While Nair pleads for a critical look at identity, she is concerned with how in recent debates writers and academics point to identity politics as a reason for Trump’s victory. ‘In these discussions, I saw how the American habit of in some way blaming people of color if something goes wrong in politics. We saw this with white leftist people who said that Trump won because we neglected the white working class. But hereby they say two seriously problematic things, namely that the white working class is inherently racist and that we should ignore the situation of African Americans and other people of color.
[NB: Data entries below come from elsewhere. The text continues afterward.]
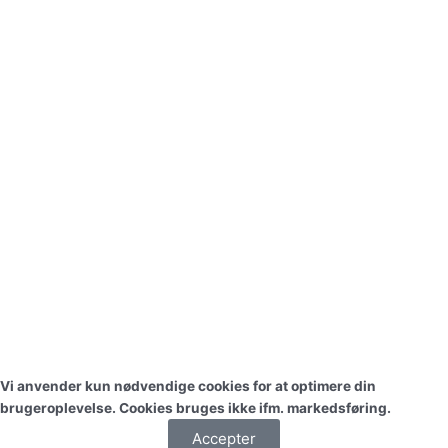
Vi anvender kun nødvendige cookies for at optimere din
brugeroplevelse. Cookies bruges ikke ifm. markedsføring.
Accepter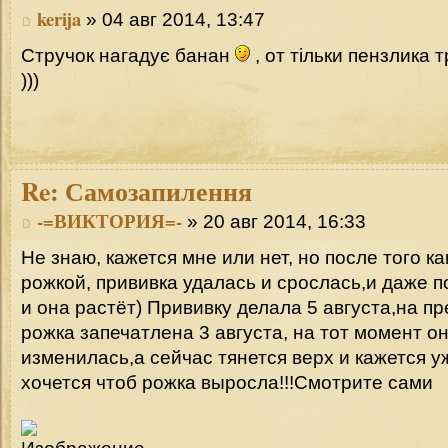
kerija
» 04 авг 2014, 13:47
Стручок нагадує банан
, от тільки пензлика 
)))
Re:
Самозапилення
-=ВИКТОРИЯ=-
» 20 авг 2014, 16:33
Не знаю, кажется мне или нет, но после того ка
рожкой, прививка удалась и срослась,и даже п
и она растёт) Прививку делала 5 августа,на п
рожка запечатлена 3 августа, на тот момент о
изменилась,а сейчас тянется верх и кажется уж
хочется чтоб рожка выросла!!!Смотрите сами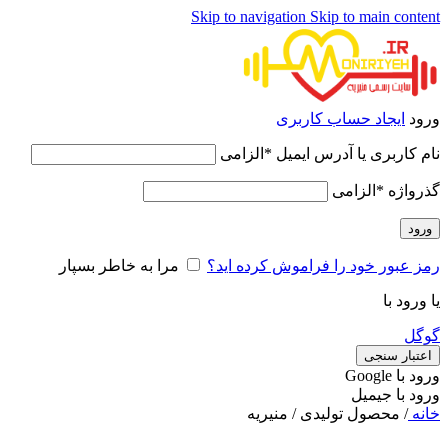
Skip to navigation
Skip to main content
ورود
ایجاد حساب کاربری
نام کاربری یا آدرس ایمیل
*
الزامی
گذرواژه
*
الزامی
ورود
رمز عبور خود را فراموش کرده اید؟
مرا به خاطر بسپار
یا ورود با
گوگل
اعتبار سنجی
ورود با ‫Google
ورود با جیمیل
خانه
/
محصول تولیدی
/
منیریه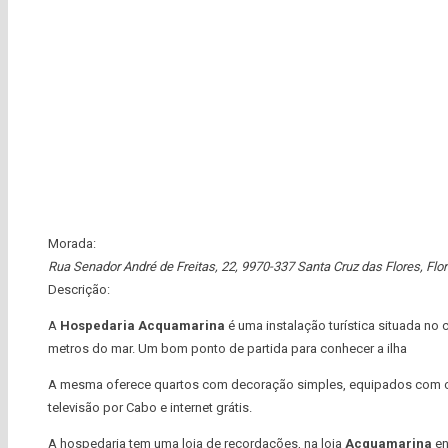
Morada:
Rua Senador André de Freitas, 22, 9970-337 Santa Cruz das Flores
,
Flo
Descrição:
A
Hospedaria Acquamarina
é uma instalação turística situada no c
metros do mar. Um bom ponto de partida para conhecer a ilha
A mesma oferece quartos com decoração simples, equipados com ca
televisão por Cabo e internet grátis.
A hospedaria tem uma loja de recordações, na loja
Acquamarina
en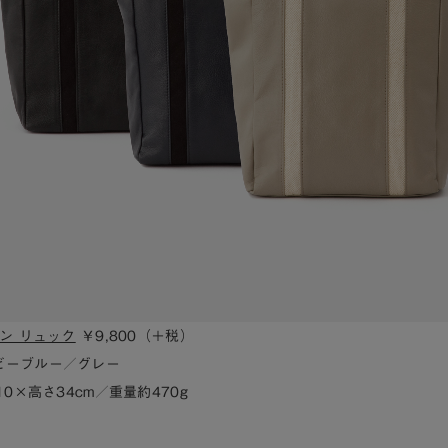
イン リュック
￥9,800（＋税）
ビーブルー／グレー
10×高さ34cm／重量約470g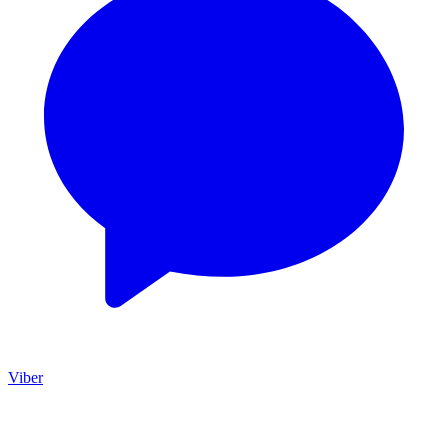
Viber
It shocks me when white leftist people, who should know much better, have no language or politics to articulate that Trump simply won because of a variety of very complicated factors.’

Nair is convinced that this is about a small group of leftist people, but she thinks this has too much influence on our discussions about identity. ‘In the US, people from this group often come from Brooklyn or wish they did and do not know or write about other parts of the US. But, with some exceptions, they publish many texts with a limited understanding of the complexity of class and identity. When they write about rural areas in the US, they do not seem to understand that today there are also many people of color and migrants who are also affected by the closure of large factories. In addition, you must see how racism is a part of how people are exploited by capitalism. If you do not look at all this, you get an analysis of identity politics that excludes people. To avoid this, a critique of identity politics must be about an analysis of power.’

Resistance

With the new and large group of refugees in the United States and especially in Europe, the task for the left to think in a different way about economic inequality is even more urgent, says Nair. ‘If Syrians flee from a country in which they belong to the middle or higher class, we can not describe their position in Europe as ‘privileged’. We must develop a complicated analysis of how class and migration work within the current crisis. It is our job as the left to see things like class, race, gender and migration as matters that are related and not as separate issues.’
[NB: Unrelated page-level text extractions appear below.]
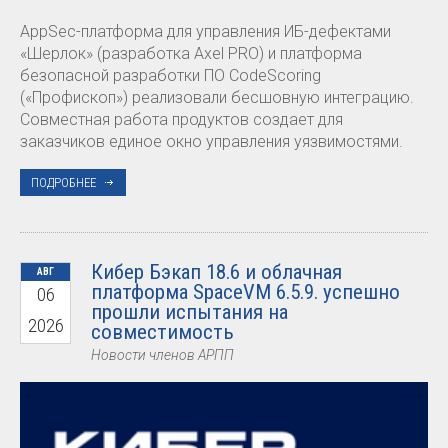
AppSec-платформа для управления ИБ-дефектами
«Шерлок» (разработка Axel PRO) и платформа
безопасной разработки ПО CodeScoring
(«Профископ») реализовали бесшовную интеграцию.
Совместная работа продуктов создает для
заказчиков единое окно управления уязвимостями.
ПОДРОБНЕЕ
Кибер Бэкап 18.6 и облачная
АВГ
платформа SpaceVM 6.5.9. успешно
06
прошли испытания на
2026
совместимость
Новости членов АРПП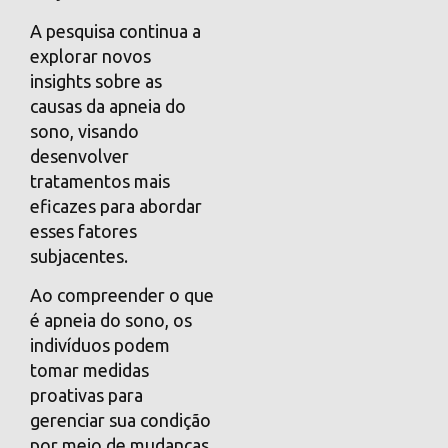
A pesquisa continua a
explorar novos
insights sobre as
causas da apneia do
sono, visando
desenvolver
tratamentos mais
eficazes para abordar
esses fatores
subjacentes.
Ao compreender o que
é apneia do sono, os
indivíduos podem
tomar medidas
proativas para
gerenciar sua condição
por meio de mudanças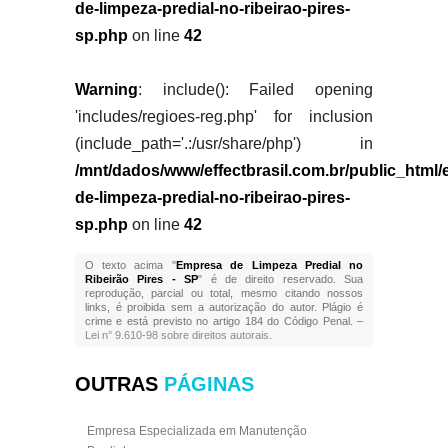
de-limpeza-predial-no-ribeirao-pires-
sp.php
on line
42
Warning
: include(): Failed opening
'includes/regioes-reg.php' for inclusion
(include_path='.:/usr/share/php') in
/mnt/dados/www/effectbrasil.com.br/public_html
de-limpeza-predial-no-ribeirao-pires-
sp.php
on line
42
O texto acima "
Empresa de Limpeza Predial no
Ribeirão Pires - SP
" é de direito reservado. Sua
reprodução, parcial ou total, mesmo citando nossos
links, é proibida sem a autorização do autor. Plágio é
crime e está previsto no artigo 184 do Código Penal. –
Lei n° 9.610-98 sobre direitos autorais
.
OUTRAS
PÁGINAS
Empresa Especializada em Manutenção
‘Whiteness is an identity, but is also seen in the left as a natural and universal position.’

But Nair sees a resistance to this task in many analyzes. According to her this is partly due to the resistance to changes in the academic world that took place because of more diversity. ‘Many of the pleas for more attention to the so-called white working class are about whiteness. Whiteness is an identity, but is also seen in the left as a natural and universal position from which white men in particular can allow other groups to enter somewhere. Now that this position has become less self-evident, we see a racial animus among left-wing academics.’
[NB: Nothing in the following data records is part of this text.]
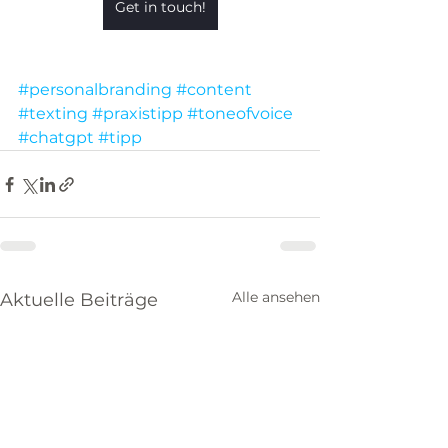
Get in touch!
#personalbranding
#content
#texting
#praxistipp
#toneofvoice
#chatgpt
#tipp
Alle ansehen
Aktuelle Beiträge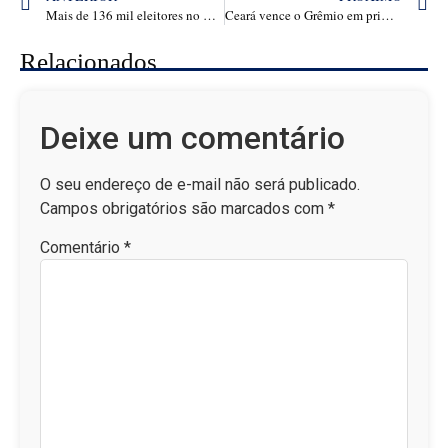
Mais de 136 mil eleitores no Ceará podem ter título cancelado até maio
Ceará vence o Grêmio em primeira vitória na Série A
Relacionados
Deixe um comentário
O seu endereço de e-mail não será publicado.
Campos obrigatórios são marcados com
*
Comentário
*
The way Nair approaches identity doesn’t make her popular among either the fans of Hillary Clinton fans or those of Bernie Sanders. ‘But I do not follow a trajectory of popularity. I follow the trajectory of my politics. When my comrades and I criticized gay marriage, our work could hardly get published and we couldn’t organize anything at a university. But people are now seeing how gay marriage has made the demand for universal health care more difficult. Now everyone must marry for health care because everyone can get married. The left needs a better imagination to not repeat this kind of failure.’